Glossary of terms

0-indexed
0-indexed coordinates

In 0-indexed coordinate systems, the first position or coordinate is labeled 0. 0-indexed coordinates are typical in Python, where all slicing and indexing of lists, strings, and all other sliceable objects occurs in 0-indexed and half-open coordinate representation.

In contrast, see 1-indexed coordinates.
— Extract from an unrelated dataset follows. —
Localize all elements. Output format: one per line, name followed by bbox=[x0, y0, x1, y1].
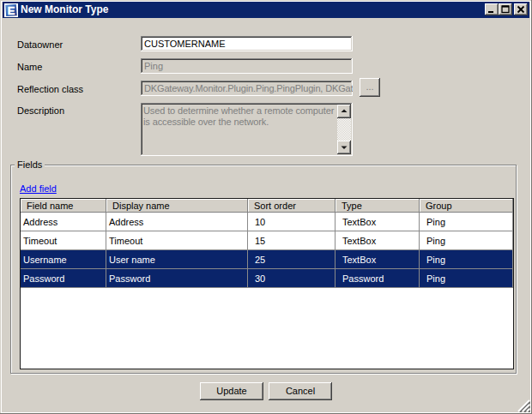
svg-text:E: E bbox=[8, 4, 15, 17]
For a detailed discussion with examples, see Coordinate systems used in genomics.

1-indexed
1-indexed coordinates

In 1-indexed coordinate systems, the first position or coordinate is labeled 1. In contrast, see 0-indexed coordinates. For a detailed discussion with examples, see Coordinate systems used in genomics.

alignment
read alignments

A record matching a short sequence of DNA or RNA to a region of identical or similar sequence in a genome. In a high-throughput sequencing experiment, alignment of short reads identifies the genomic coordinates from which each read presumably derived.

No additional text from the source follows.